Law is a system, and has its own legal cultural context but it is not a hermetically sealed system because it is in interaction with its context through human actors, which evolves with society and of which courts are one of a crucial craft. Their theoretical possibility, whether the technology can deliver or not, raises a pointed question about what function courts play when they adjudicate a contract case and if this will fundamentally replace or reduce litigation, moral values, court remit and thus change the social norms and fabric of society, culture and ultimately the purpose of certain legal provisions and future law.
This definitely calls for a new way of thinking and formulating laws and controls that are future proof and which cater for smart contracts’ unique capacity of creating new legal structures, paradigms and how it can disrupt the way we currently think about society, the law and regulation. It will not totally replace contract law but will supplant a lot of its uses, while at the same time create new legal and regulatory levers, particularly in digital economy.
This new paradigm is fuelled by technology/code/algorithms and we need to make sure that all of us as algorithmic constituents enjoy a technology that is safe and apt for use. As Richard Buckminster Fuller, an American architect, author and system theorist, opined, we should be the architects of our future, where as humans we give a direction.

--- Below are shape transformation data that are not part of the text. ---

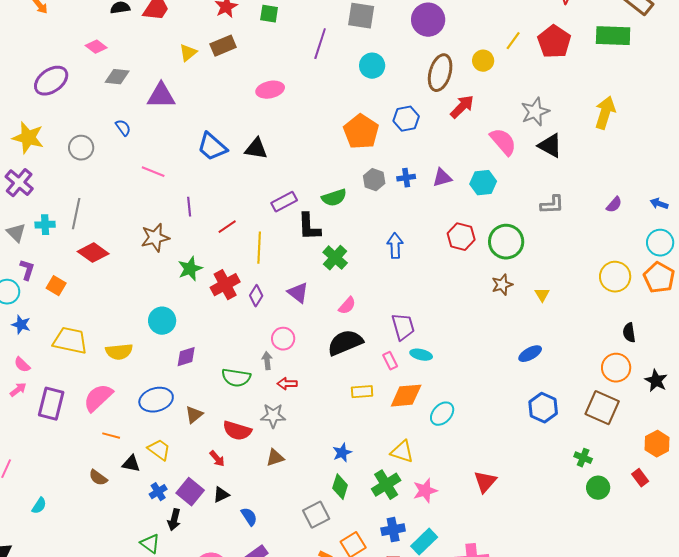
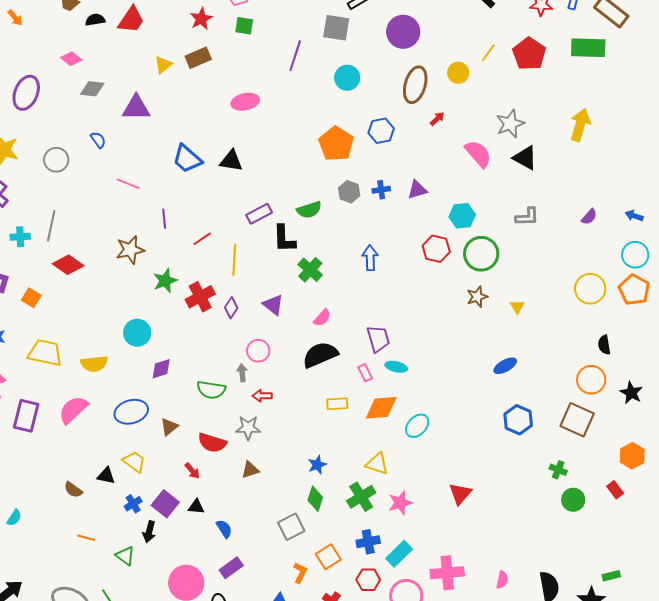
purple ellipse: (51, 81) -> (26, 93), turned -32
red arrow: (462, 107) -> (437, 119), size x0.6
cyan hexagon: (483, 183) -> (462, 216), moved
orange line: (111, 436) -> (86, 538), moved
black triangle: (221, 495) -> (196, 507), turned 30

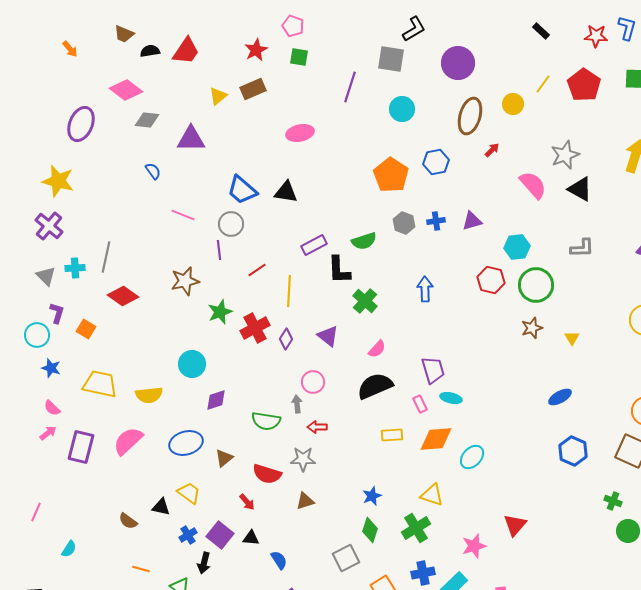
pink diamond: (71, 59) -> (126, 90), size x1.5
gray circle: (56, 160) -> (231, 224), moved
pink star: (400, 503) -> (474, 546), moved

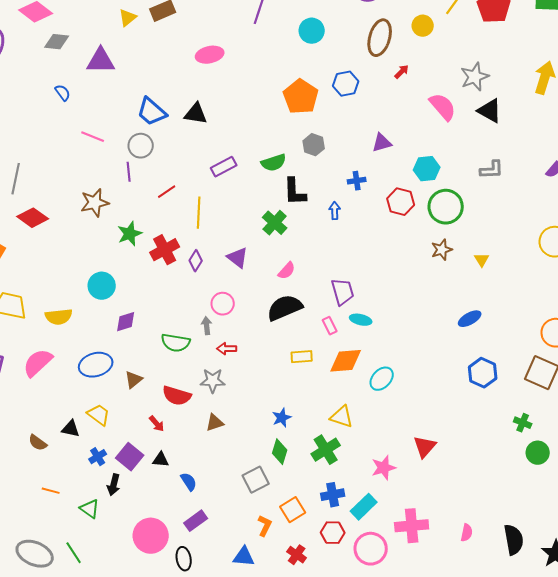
blue cross: (436, 221) -> (357, 181), moved
black L-shape: (339, 270) -> (295, 192), moved
blue arrow: (425, 289) -> (335, 211), size x0.7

Lawrence Lessig, Professor of Law at Harvard Law School, also conceptualised on this, saying that “as architects we can build, or architect, or code [crypto-legal structures] to protect values that we believe are fundamental, or we can build, or architect, or code [crypto-legal structures] to allow those values to disappear”.
I am more for the former approach to preserve values and give technology and the expression of the individual’s room to evolve so that society can innovate, evolve and emancipate.
Ian Gauci is a partner at GTG Advocates.